Por outro lado, o artigo 4.º n.º 1 do RJAT estabelece que «A vinculação da administração tributária à jurisdição dos tribunais constituídos nos termos da presente lei depende de portaria dos membros do Governo responsáveis pelas áreas das finanças e da justiça, que estabelece, designadamente, o tipo e o valor máximo dos litígios abrangidos.»
Os artigos 1.º e 2.º da Portaria n.º 112-A/2011 de 22 de março, estabelecem o seguinte:
«Artigo 1.º Vinculação ao CAAD
Pela presente portaria vinculam-se à jurisdição dos tribunais arbitrais que funcionam, nos termos do Decreto-Lei n.º 10/2011, de 20 de Janeiro, no CAAD - Centro de Arbitragem Administrativa os seguintes serviços do Ministério das Finanças e da Administração Pública:
a) A Direcção-Geral dos Impostos (DGCI);
b) A Direcção-Geral das Alfândegas e dos Impostos Especiais sobre o Consumo (DGAIEC).
Artigo 2.º Objecto da vinculação
Os serviços e organismos referidos no artigo anterior vinculam-se à jurisdição dos tribunais arbitrais que funcionam no CAAD que tenham por objecto a apreciação das pretensões relativas a impostos cuja administração lhes esteja cometida referidas no n.º 1 do artigo 2.º do Decreto-Lei n.º 10/2011, de 20 de Janeiro, com excepção das seguintes:
a) Pretensões relativas à declaração de ilegalidade de actos de autoliquidação, de retenção na fonte e de pagamento por conta que não tenham sido precedidos de recurso à via administrativa nos termos dos artigos 131.º a 133.º do Código de Procedimento e de Processo Tributário;
b) Pretensões relativas a actos de determinação da matéria colectável e actos de determinação da matéria tributável, ambos por métodos indirectos, incluindo a decisão do procedimento de revisão;
c) Pretensões relativas a direitos aduaneiros sobre a importação e demais impostos indirectos que incidam sobre mercadorias sujeitas a direitos de importação; e
d) Pretensões relativas à classificação pautal, origem e valor aduaneiro das mercadorias e a contingentes pautais, ou cuja resolução dependa de análise laboratorial ou de diligências a efectuar por outro Estado membro no âmbito da cooperação administrativa em matéria aduaneira;
e) Pretensões relativas à declaração de ilegalidade da liquidação de tributos com base na disposição antiabuso referida no n.º 1 do artigo 63.º do CPPT, que não tenham sido precedidos de recurso à via administrativa nos termos do n.º 11 do mesmo artigo.»

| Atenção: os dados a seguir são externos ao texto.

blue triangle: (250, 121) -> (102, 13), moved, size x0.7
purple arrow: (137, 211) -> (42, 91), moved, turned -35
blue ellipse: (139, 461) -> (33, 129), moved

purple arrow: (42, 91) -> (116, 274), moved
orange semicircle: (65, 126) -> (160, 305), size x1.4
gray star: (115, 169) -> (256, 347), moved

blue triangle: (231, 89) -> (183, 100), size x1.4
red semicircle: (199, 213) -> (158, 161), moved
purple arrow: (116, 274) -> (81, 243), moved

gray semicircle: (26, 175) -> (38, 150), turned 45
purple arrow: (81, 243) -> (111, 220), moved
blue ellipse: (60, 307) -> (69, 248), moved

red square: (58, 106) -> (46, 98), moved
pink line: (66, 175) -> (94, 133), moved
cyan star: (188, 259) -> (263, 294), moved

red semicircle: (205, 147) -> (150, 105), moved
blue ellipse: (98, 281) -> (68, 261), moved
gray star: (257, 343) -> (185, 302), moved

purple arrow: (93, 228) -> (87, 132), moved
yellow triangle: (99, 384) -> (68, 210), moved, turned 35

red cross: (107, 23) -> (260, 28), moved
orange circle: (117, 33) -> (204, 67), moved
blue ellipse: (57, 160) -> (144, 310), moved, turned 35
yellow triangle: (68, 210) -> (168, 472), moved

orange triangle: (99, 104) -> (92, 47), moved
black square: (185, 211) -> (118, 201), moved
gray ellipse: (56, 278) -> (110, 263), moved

O Decreto-Lei nº. 118/2011, de 15 de dezembro aprovou a estrutura orgânica da Autoridade Tributária e Aduaneira, que resulta da fusão da Direcção-Geral dos Impostos (“DGCI”), da Direcção-Geral das Alfândegas e dos Impostos Especiais sobre o Consumo (“DGAIEC”) e da Direcção-Geral de Informática e Apoio aos Serviços Tributários e Aduaneiros (“DGITA”).

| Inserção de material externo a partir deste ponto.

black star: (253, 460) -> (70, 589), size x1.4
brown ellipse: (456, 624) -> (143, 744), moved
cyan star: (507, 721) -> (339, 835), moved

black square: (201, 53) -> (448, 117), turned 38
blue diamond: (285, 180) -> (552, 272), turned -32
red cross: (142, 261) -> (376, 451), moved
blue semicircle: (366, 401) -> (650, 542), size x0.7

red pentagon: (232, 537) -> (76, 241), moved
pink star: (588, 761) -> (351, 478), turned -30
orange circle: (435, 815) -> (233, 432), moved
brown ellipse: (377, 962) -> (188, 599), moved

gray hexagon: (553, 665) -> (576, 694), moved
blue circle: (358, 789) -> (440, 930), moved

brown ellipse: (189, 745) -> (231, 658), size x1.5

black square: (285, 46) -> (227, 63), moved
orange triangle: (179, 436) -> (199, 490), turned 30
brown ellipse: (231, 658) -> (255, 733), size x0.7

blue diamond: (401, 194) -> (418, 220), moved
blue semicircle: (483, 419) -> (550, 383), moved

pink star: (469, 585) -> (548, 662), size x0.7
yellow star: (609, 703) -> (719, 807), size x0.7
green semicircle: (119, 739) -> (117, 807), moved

Por força do artigo 12.º n.º 2 do referido diploma, as referências feitas à DGCI e DGAIEC no artigo 1.º da Portaria n.º 112-A/2011 consideram-se feitas à Autoridade Tributária e Aduaneira.

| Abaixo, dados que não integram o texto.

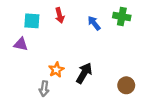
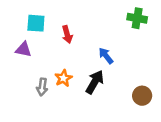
red arrow: (60, 15) -> (67, 34), moved
blue arrow: (94, 23) -> (106, 56), moved
gray arrow: (44, 89) -> (42, 87), moved

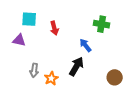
green cross: (137, 18) -> (102, 24), moved
orange star: (63, 78) -> (51, 78), moved

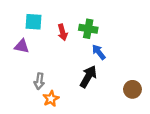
green cross: (102, 24) -> (88, 29), moved
orange star: (51, 78) -> (51, 99), moved

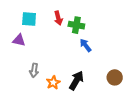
red arrow: (63, 32) -> (58, 18), moved
black arrow: (88, 77) -> (76, 80), moved
orange star: (51, 99) -> (53, 82), moved

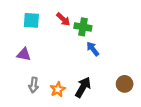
red arrow: (58, 18) -> (63, 19), turned -32
purple triangle: (19, 40) -> (24, 54), moved
gray arrow: (34, 70) -> (34, 85), moved

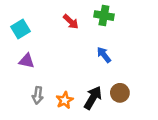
cyan square: (31, 20) -> (21, 29), moved, turned -35
green cross: (83, 27) -> (104, 16), moved
brown circle: (125, 84) -> (120, 93), moved

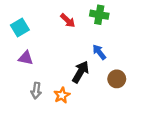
brown circle: (120, 93) -> (117, 79), moved
black arrow: (93, 98) -> (81, 72), moved

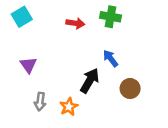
red arrow: (68, 21) -> (75, 23), turned -35
cyan square: (20, 28) -> (22, 17), moved
purple triangle: (26, 58) -> (28, 65), turned 42

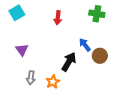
green cross: (111, 17) -> (97, 14), moved
red arrow: (75, 23) -> (58, 18), turned 88
brown circle: (130, 88) -> (100, 56), moved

O Estatuto Político-Administrativo da Região Autónoma da Madeira determina no seu artigo 107.º que: «1 - A Região Autónoma da Madeira exerce poder tributário próprio, nos termos deste Estatuto e da lei.
2 - A Região tem ainda o poder de adaptar o sistema fiscal nacional às especificidades regionais nos termos da lei.
3 - A Região dispõe, nos termos do Estatuto e da lei, das receitas fiscais nela cobradas ou geradas, bem como de uma participação nas receitas tributárias do Estado, estabelecida de acordo com um princípio que assegure a efectiva solidariedade nacional, e de outras receitas que lhe sejam atribuídas e afecta-as às suas despesas.
4 - O sistema fiscal regional será estruturado por forma a assegurar a correcção das desigualdades derivadas da insularidade, a justa repartição da riqueza e dos rendimentos e a concretização de uma política de desenvolvimento económico e de justiça social.»
Nos termos do artigo 108.º alínea b) do Estatuto Político-Administrativo da Região Autónoma da Madeira acima, «Constituem receitas da Região: (…) Todos os impostos, taxas, multas, coimas e adicionais cobrados ou gerados no seu território, incluindo o imposto do selo, os direitos aduaneiros e demais imposições cobradas pela alfândega, nomeadamente impostos e diferenciais de preços sobre a gasolina e outros derivados do petróleo. (…)»
Acrescentando o artigo 112.º n.º 1 al. a) do Estatuto Político-Administrativo da Região Autónoma da Madeira que: «São receitas fiscais da Região, nos termos da lei, as relativas ou que resultem, nomeadamente, dos seguintes impostos: a) Do imposto sobre o rendimento das pessoas singulares;».
E o disposto no artigo 25.º n.º 1 alínea a) da LFRA, aprovada pela LO que determina que: «Constitui receita de cada região autónoma o imposto sobre o rendimento das pessoas singulares (IRS):
a) Devido por pessoas singulares consideradas fiscalmente residentes em cada região, independentemente do local em que exerçam a respetiva atividade;»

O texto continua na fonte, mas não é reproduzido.